The broader economic context is dominated by expectations surrounding the Union Budget. Investors are closely watching for any policy shifts that could impact transaction costs. Historically, increases in STT have been met with investor apprehension, as seen with the STT hike on Futures and Options sales effective from October 1, 2024, which increased the tax burden for F&O traders. Reports suggest that previous tax adjustments have led to reduced trading volumes, with STT collections sometimes trailing estimates, indicating that higher transaction costs can be counterproductive. The State Bank of India Chairman's call for tax parity between equity and bank deposits adds another layer of anticipation, potentially signaling a review of equity taxation policies aimed at encouraging long-term investment and reducing speculative trading [Source Text, 18, 39].

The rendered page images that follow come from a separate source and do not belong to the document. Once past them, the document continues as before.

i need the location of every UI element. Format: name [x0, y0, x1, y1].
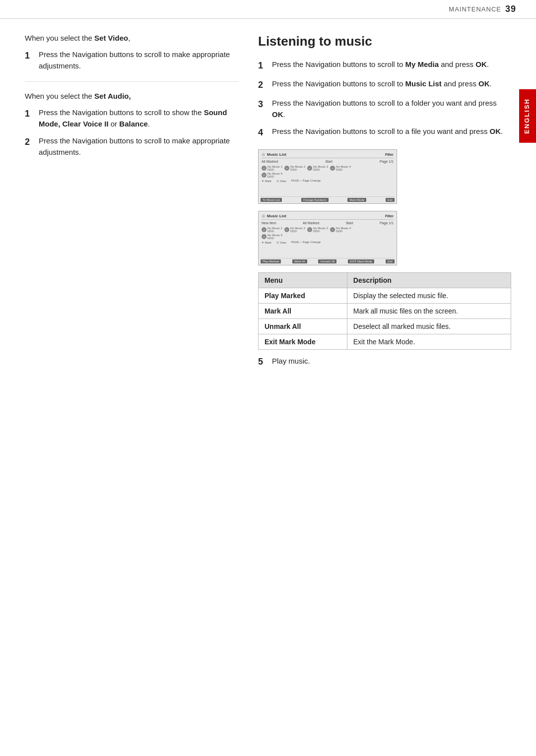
ss-grid-1: + No Music 1DDD + No Music 2DDD + No Mus…	[262, 165, 351, 171]
row-menu-unmark-all: Unmark All	[259, 319, 347, 334]
ss-item-label: No Music 4DDD	[336, 165, 351, 171]
row-menu-exit-mark-mode: Exit Mark Mode	[259, 334, 347, 350]
music-icon-2: ♫	[262, 213, 265, 218]
maintenance-label: MAINTENANCE	[449, 5, 501, 13]
row-desc-unmark-all: Deselect all marked music files.	[347, 319, 511, 334]
ss-new-text-2: New Item	[262, 221, 276, 225]
row-desc-mark-all: Mark all music files on the screen.	[347, 304, 511, 319]
bold-ok: OK	[475, 60, 487, 68]
row-desc-play-marked: Display the selected music file.	[347, 288, 511, 304]
ss-btn-exit-2: Exit	[386, 259, 395, 263]
table-row: Unmark All Deselect all marked music fil…	[259, 319, 511, 334]
set-video-intro: When you select the Set Video,	[25, 34, 238, 42]
listening-steps: 1 Press the Navigation buttons to scroll…	[258, 59, 511, 139]
row-menu-mark-all: Mark All	[259, 304, 347, 319]
listening-step-3: 3 Press the Navigation buttons to scroll…	[258, 98, 511, 120]
table-row: Exit Mark Mode Exit the Mark Mode.	[259, 334, 511, 350]
table-body: Play Marked Display the selected music f…	[259, 288, 511, 350]
bold-ok: OK	[272, 110, 283, 119]
step-num: 4	[258, 126, 267, 139]
header-bar: MAINTENANCE 39	[0, 0, 536, 19]
ss-item-label: No Music 3DDD	[313, 227, 328, 233]
ss-filter-2: Filter	[385, 214, 394, 218]
ss-btn-mark-mode: Mark Mode	[347, 198, 366, 202]
ss-filter-1: Filter	[385, 153, 394, 156]
ss-grid-2b: + No Music 5DDD	[262, 234, 282, 240]
ss-item-label: No Music 5DDD	[268, 172, 282, 178]
ss-title-bar-1: ♫ Music List Filter	[262, 152, 394, 158]
table-head: Menu Description	[259, 273, 511, 288]
ss-grid-1b: + No Music 5DDD	[262, 172, 282, 178]
right-column: Listening to music 1 Press the Navigatio…	[258, 34, 511, 367]
ss-item: + No Music 2DDD	[284, 165, 305, 171]
step-5-text: Play music.	[272, 357, 310, 367]
ss-btn-movie-list: To Movie List	[261, 198, 282, 202]
listening-step-1: 1 Press the Navigation buttons to scroll…	[258, 59, 511, 72]
col-description: Description	[347, 273, 511, 288]
step-text: Press the Navigation buttons to scroll t…	[272, 126, 511, 139]
ss-btn-exit: Exit	[386, 198, 395, 202]
music-icon: ♫	[262, 152, 265, 157]
ss-btn-change-numbers: Change Numbers	[301, 198, 329, 202]
ss-start-2: Start	[346, 221, 353, 225]
ss-add-icon: +	[262, 173, 267, 178]
section-heading: Listening to music	[258, 34, 511, 49]
ss-top-row-2: New Item All Marked Start Page 1/1	[262, 221, 394, 225]
bold-balance: Balance	[119, 120, 148, 128]
ss-item-label: No Music 1DDD	[268, 227, 282, 233]
step-num: 2	[258, 78, 267, 92]
step-5: 5 Play music.	[258, 357, 511, 367]
ss-bottom-bar-2: Play Marked Mark All Unmark All EXIT Mar…	[261, 258, 395, 263]
ss-item: + No Music 1DDD	[262, 227, 282, 233]
ss-item: + No Music 4DDD	[330, 165, 351, 171]
ss-add-icon: +	[330, 166, 335, 171]
bold-musiclist: Music List	[405, 79, 441, 88]
ss-grid-2: + No Music 1DDD + No Music 2DDD + No Mus…	[262, 227, 351, 233]
ss-item-label: No Music 5DDD	[268, 234, 282, 240]
col-menu: Menu	[259, 273, 347, 288]
step-num: 1	[25, 107, 34, 129]
step-text: Press the Navigation buttons to scroll t…	[39, 49, 238, 71]
ss-all-marked-2: All Marked	[303, 221, 319, 225]
step-num: 1	[258, 59, 267, 72]
ss-item: + No Music 4DDD	[330, 227, 351, 233]
ss-page-icon-2: PAGE ÷ Page Change	[291, 241, 321, 244]
screenshot-music-list-1: ♫ Music List Filter All Marked Start Pag…	[258, 149, 397, 204]
ss-item: + No Music 2DDD	[284, 227, 305, 233]
ss-add-icon: +	[330, 227, 335, 232]
ss-all-marked-1: All Marked	[262, 160, 278, 163]
description-table: Menu Description Play Marked Display the…	[258, 272, 511, 350]
ss-add-icon: +	[262, 227, 267, 232]
ss-add-icon: +	[307, 166, 312, 171]
ss-mark-icon-2: ✦ Mark	[262, 241, 271, 244]
step-text: Press the Navigation buttons to scroll t…	[272, 59, 511, 72]
ss-item: + No Music 3DDD	[307, 227, 328, 233]
set-video-step-1: 1 Press the Navigation buttons to scroll…	[25, 49, 238, 71]
step-text: Press the Navigation buttons to scroll t…	[272, 98, 511, 120]
step-5-num: 5	[258, 357, 267, 367]
screenshot-music-list-2: ♫ Music List Filter New Item All Marked …	[258, 211, 397, 265]
bold-ok: OK	[478, 79, 490, 88]
ss-add-icon: +	[284, 227, 289, 232]
listening-step-4: 4 Press the Navigation buttons to scroll…	[258, 126, 511, 139]
ss-item-label: No Music 2DDD	[290, 165, 305, 171]
ss-icons-row-1: ✦ Mark ⊙ View PAGE ÷ Page Change	[262, 179, 321, 183]
bold-mymedia: My Me­dia	[405, 60, 439, 68]
set-audio-bold: Set Audio,	[94, 92, 131, 100]
english-tab: ENGLISH	[519, 89, 536, 143]
ss-view-icon: ⊙ View	[276, 179, 286, 183]
table-row: Mark All Mark all music files on the scr…	[259, 304, 511, 319]
ss-top-row-1: All Marked Start Page 1/1	[262, 160, 394, 163]
ss-page-1: Page 1/1	[380, 160, 394, 163]
ss-page-2: Page 1/1	[380, 221, 394, 225]
ss-item: + No Music 5DDD	[262, 172, 282, 178]
ss-btn-exit-mark-mode: EXIT Mark Mode	[348, 259, 374, 263]
ss-btn-mark-all: Mark All	[292, 259, 307, 263]
ss-title-bar-2: ♫ Music List Filter	[262, 213, 394, 220]
ss-item-label: No Music 2DDD	[290, 227, 305, 233]
set-audio-step-2: 2 Press the Navigation buttons to scroll…	[25, 135, 238, 158]
left-column: When you select the Set Video, 1 Press t…	[25, 34, 238, 367]
set-audio-list: 1 Press the Navigation buttons to scroll…	[25, 107, 238, 158]
ss-page-icon: PAGE ÷ Page Change	[291, 179, 321, 183]
set-video-bold: Set Video	[94, 34, 128, 42]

### Outlook and Market Sentiment

The market's current sentiment is one of caution, driven by the anticipation of fiscal policy announcements rather than immediate financial performance. The declines seen in major stockbroking and financial services entities are a direct response to the perceived risks associated with potential tax changes. While no specific brokerage targets or recommendations were provided, the general market expectation is for the government to focus on measures that could encourage long-term investment and potentially reduce the cost of trading, though significant policy surprises are not widely anticipated. The performance of these stocks in the coming days will be heavily influenced by the final budget proposals regarding STT and capital gains taxation.